Part scavenger hunt, part group storytelling, ARGs are collective experiences that usually combine online and offline elements and have no winners or losers. "The Lost Ring" could become the breakthrough event for a genre its enthusiasts describe as everything from the next-generation movie to a mechanism for saving the world.
"This is just how the 21st century wants to tell stories," says Sean Stewart, cofounder of Fourth Wall Studios, a game design firm. "It's no longer based on the broadcast paradigm. People want to participate in some manner."
ARGs have been around since 2001, when a team at Microsoft including Mr. Stewart launched a game called "The Beast." Scores of major games have since emerged, drawing millions of casual ARG participants and hundreds of thousands of highly committed players, estimates Christy Dena at the University of Sydney.

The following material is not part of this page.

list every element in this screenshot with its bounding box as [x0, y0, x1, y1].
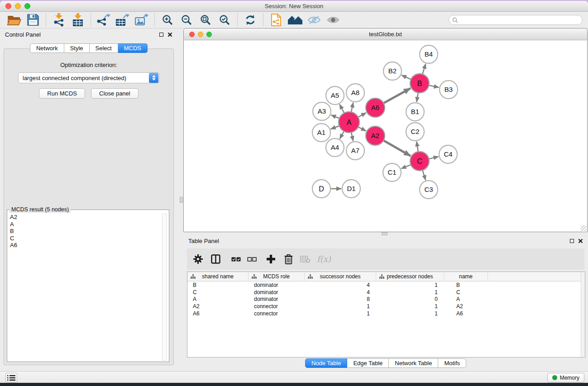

Players come from a wide age range, and split 50-50 women and men, she adds.
A viral marketing tool
"The Lost Ring," a joint effort of McDonald's, the International Olympic Committee, and ad firm AKQA, hopes to be the most ambitious yet. The designers say they ultimately envision millions of players globally interacting across language barriers before the game ends with the close of the Olympics. And unlike many previous ARGs that served as viral marketing for movies, TV shows, and video games, Mcdonald's is apparently willing to sponsor the game without product tie-ins.
"They've been thinking about what the future of youth culture is going to be like," says "Lost Ring" director Jane McGonigal. "They decided they wanted to be the company that took this genre seriously." McDonald's involvement in "The Lost Ring" has irked some in the ARG community, says Geoff May, owner of wikibruce.com, but he and other veteran players tamped down the concerns because Dr. McGonigal is widely respected.
The game began late last month by sending initial clues to experienced players. Sloan, however, was an ARG newbie, and over the next four days, he watched transfixed as dozens of other box recipients converged online and began sleuthing.
A story quickly emerged. Six Olympic athletes, speaking different languages, have awakened in labyrinths across the world. Each has amnesia and a tattoo in Esperanto saying, "Find the lost ring."